⟨

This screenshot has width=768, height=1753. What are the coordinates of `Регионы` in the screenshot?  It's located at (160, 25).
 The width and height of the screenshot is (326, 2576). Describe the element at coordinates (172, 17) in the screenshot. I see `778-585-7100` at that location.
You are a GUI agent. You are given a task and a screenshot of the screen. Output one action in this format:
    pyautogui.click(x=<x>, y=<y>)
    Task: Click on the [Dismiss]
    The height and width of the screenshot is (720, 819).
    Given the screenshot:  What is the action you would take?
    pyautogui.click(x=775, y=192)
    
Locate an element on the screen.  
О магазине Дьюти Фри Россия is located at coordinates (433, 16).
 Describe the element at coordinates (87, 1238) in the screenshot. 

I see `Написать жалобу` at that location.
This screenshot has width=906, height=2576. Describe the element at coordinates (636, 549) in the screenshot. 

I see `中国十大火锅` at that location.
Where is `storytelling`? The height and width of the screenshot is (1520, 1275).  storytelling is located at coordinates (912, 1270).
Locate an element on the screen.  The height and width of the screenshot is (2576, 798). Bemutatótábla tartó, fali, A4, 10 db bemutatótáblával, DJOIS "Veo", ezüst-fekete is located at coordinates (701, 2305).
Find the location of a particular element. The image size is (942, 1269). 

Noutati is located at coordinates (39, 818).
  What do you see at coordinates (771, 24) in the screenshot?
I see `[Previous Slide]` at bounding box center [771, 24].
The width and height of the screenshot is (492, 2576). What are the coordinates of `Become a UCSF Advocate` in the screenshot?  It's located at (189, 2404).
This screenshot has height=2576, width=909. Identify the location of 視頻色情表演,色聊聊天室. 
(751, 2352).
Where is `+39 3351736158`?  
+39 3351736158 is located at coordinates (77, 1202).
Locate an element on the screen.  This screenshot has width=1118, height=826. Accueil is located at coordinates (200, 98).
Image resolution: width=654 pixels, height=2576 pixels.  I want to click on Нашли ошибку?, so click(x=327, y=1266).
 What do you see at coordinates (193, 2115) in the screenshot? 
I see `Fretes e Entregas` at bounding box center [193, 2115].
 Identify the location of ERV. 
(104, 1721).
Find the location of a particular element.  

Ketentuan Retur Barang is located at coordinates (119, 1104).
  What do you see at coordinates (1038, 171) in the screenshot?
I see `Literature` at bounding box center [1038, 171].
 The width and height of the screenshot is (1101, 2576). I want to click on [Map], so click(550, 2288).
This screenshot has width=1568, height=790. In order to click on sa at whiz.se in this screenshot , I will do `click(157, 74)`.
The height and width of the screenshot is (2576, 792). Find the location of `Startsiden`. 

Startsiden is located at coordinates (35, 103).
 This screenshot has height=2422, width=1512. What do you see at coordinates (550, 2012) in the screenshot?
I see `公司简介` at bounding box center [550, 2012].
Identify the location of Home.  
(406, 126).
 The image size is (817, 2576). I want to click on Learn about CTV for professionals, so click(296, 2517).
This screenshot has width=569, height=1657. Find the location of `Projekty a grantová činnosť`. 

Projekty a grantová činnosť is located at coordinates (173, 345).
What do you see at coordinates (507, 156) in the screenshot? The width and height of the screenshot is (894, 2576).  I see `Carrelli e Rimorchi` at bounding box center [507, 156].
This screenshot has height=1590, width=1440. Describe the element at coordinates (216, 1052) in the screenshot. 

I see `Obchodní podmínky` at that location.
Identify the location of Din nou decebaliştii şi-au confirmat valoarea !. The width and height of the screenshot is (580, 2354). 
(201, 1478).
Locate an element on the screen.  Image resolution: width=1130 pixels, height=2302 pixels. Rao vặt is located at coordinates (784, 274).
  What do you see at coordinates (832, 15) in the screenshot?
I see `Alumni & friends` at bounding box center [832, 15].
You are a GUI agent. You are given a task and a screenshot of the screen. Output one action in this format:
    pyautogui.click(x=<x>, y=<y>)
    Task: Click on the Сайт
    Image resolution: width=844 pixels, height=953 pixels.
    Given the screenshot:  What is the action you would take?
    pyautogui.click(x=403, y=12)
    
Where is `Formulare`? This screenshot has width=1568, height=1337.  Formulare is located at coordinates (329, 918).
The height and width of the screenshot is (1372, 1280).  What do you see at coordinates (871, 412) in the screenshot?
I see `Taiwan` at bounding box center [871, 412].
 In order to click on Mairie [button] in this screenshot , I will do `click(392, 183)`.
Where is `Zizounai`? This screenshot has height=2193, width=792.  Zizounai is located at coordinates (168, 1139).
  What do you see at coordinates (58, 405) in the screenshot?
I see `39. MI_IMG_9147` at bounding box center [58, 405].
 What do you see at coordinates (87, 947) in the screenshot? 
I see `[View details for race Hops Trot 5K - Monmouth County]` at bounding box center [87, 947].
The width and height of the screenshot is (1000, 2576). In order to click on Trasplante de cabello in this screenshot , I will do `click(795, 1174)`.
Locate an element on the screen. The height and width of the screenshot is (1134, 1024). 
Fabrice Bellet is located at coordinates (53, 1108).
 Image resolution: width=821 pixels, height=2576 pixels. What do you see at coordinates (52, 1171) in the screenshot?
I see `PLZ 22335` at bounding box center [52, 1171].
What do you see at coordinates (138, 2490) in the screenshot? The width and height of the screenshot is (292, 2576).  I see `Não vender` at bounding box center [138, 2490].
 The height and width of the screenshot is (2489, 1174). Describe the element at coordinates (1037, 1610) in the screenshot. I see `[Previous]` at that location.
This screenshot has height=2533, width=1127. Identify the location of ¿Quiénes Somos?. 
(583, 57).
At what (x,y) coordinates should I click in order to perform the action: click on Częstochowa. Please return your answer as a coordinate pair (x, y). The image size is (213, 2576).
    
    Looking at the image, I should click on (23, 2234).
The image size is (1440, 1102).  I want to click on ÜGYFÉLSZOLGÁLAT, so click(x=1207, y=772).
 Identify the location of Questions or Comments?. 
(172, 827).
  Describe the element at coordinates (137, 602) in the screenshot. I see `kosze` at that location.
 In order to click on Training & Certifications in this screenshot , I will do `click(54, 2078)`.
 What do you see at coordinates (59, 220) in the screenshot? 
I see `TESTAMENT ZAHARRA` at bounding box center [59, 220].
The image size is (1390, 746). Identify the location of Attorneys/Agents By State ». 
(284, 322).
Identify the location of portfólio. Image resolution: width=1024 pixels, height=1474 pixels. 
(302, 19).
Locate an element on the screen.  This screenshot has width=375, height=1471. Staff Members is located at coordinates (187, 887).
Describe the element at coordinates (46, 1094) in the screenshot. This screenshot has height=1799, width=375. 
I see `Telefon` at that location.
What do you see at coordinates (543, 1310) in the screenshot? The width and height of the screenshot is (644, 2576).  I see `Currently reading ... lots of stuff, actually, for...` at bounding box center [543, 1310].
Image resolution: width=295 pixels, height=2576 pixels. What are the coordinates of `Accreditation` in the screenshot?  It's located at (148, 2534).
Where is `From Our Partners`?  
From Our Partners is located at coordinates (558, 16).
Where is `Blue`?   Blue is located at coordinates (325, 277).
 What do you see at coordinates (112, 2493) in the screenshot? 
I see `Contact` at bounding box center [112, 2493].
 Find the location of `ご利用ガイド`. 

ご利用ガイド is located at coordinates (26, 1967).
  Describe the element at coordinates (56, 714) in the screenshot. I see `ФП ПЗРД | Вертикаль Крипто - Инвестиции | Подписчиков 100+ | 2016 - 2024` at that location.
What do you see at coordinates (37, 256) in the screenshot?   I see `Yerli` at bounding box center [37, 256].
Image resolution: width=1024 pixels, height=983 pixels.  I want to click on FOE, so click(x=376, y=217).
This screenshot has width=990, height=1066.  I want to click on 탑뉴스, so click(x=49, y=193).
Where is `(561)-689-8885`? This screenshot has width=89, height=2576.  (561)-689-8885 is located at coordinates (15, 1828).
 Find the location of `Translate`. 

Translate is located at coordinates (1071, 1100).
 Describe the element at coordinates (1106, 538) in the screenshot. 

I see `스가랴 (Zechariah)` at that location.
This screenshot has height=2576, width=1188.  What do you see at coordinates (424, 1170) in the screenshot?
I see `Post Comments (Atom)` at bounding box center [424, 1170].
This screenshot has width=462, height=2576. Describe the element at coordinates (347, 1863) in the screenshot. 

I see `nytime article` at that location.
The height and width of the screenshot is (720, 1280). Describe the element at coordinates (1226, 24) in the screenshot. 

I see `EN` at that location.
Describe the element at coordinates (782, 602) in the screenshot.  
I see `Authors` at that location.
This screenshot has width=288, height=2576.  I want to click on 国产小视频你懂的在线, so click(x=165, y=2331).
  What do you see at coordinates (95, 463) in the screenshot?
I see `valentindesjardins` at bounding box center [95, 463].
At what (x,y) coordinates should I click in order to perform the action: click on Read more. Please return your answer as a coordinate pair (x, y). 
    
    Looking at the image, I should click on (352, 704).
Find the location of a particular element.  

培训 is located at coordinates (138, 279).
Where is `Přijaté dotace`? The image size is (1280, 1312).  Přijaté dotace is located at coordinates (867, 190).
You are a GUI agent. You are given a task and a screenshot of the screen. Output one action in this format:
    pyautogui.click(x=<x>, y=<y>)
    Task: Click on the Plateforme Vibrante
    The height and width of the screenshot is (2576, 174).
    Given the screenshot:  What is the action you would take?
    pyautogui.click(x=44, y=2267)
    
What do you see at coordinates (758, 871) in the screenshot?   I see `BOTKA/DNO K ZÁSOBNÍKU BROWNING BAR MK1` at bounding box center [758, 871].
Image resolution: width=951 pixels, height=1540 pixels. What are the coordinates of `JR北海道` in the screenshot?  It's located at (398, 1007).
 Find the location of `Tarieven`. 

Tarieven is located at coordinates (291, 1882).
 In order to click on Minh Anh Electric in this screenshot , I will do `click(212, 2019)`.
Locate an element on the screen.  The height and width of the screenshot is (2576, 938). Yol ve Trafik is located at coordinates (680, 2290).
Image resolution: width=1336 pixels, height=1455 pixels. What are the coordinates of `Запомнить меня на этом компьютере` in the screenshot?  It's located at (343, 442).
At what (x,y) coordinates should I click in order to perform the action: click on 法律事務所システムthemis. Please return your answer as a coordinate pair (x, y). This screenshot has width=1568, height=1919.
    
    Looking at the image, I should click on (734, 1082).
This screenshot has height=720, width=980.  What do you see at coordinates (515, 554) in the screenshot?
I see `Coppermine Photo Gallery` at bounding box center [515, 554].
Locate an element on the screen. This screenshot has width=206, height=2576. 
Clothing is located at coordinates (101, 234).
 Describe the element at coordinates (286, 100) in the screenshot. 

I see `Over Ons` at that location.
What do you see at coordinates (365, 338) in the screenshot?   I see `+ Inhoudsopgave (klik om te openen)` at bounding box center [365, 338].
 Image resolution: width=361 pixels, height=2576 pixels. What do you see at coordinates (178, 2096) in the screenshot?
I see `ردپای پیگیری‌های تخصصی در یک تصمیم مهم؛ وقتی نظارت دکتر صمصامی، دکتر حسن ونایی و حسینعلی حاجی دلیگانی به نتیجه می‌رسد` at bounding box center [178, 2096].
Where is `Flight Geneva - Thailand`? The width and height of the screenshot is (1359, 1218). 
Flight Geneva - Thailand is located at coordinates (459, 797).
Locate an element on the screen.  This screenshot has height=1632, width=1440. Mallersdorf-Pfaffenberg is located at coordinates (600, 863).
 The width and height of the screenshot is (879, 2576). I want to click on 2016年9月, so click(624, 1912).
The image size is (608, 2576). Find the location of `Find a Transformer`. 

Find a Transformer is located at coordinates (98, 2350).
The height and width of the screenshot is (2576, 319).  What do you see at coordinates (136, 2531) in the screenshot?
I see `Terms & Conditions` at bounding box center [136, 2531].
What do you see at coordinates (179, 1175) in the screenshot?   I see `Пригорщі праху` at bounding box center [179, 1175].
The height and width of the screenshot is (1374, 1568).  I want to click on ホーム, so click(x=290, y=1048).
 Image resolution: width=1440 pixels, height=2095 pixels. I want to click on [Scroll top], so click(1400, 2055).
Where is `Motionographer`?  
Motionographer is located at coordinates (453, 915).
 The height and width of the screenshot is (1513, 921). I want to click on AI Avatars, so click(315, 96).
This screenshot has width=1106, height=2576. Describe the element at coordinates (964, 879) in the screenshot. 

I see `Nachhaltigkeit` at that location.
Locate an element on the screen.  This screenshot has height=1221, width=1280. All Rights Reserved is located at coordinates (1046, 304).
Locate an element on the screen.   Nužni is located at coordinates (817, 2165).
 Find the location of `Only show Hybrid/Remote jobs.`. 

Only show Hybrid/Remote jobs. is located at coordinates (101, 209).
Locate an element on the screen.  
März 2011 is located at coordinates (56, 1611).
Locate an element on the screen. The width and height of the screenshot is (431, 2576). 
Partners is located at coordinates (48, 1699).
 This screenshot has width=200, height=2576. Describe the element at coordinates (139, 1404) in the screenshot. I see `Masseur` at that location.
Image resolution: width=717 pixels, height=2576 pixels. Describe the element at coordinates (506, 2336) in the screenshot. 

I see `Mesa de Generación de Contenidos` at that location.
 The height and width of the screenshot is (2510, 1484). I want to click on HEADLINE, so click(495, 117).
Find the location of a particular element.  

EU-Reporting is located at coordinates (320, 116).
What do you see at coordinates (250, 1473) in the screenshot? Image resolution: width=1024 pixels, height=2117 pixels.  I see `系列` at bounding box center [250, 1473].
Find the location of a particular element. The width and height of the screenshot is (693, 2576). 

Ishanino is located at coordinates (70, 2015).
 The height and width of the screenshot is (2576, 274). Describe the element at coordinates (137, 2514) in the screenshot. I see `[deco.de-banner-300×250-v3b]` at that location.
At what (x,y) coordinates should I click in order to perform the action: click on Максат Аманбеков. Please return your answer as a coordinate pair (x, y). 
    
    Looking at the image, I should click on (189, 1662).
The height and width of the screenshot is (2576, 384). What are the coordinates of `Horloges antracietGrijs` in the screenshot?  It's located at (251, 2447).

⟩

Taking the material above, extract exactly and only the lines from the line with "is (213, 2576)." to the line with "The image size is (1440, 1102).", inclusive of both.

== Response to this exercise ==
At what (x,y) coordinates should I click in order to perform the action: click on Częstochowa. Please return your answer as a coordinate pair (x, y). The image size is (213, 2576).
    
    Looking at the image, I should click on (23, 2234).
The image size is (1440, 1102).  I want to click on ÜGYFÉLSZOLGÁLAT, so click(x=1207, y=772).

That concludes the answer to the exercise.